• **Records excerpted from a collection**

Segment Open

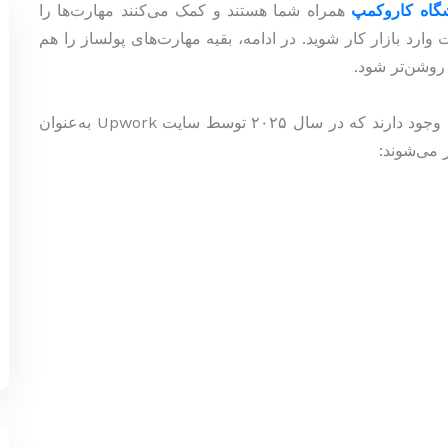
گاه کاروکمپ
همراه شما هستند و کمک می‌کنند مهارت‌ها را
وارد بازار کار شوید. در ادامه، بقیه مهارت‌های پولساز را هم
روشن‌تر شود.
به‌طور‌کلی، چندین مهارت برای کسب درآمد و مهاجرت وجود دارند که در سال ۲۰۲۵ توسط سایت Upwork به‌عنوان
 می‌شوند:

Segment Closed

What is needed is an exact copy of all the records, minus any pictures.

گاه کاروکمپ
همراه شما هستند و کمک می‌کنند مهارت‌ها را
وارد بازار کار شوید. در ادامه، بقیه مهارت‌های پولساز را هم
روشن‌تر شود.
به‌طور‌کلی، چندین مهارت برای کسب درآمد و مهاجرت وجود دارند که در سال ۲۰۲۵ توسط سایت Upwork به‌عنوان
 می‌شوند:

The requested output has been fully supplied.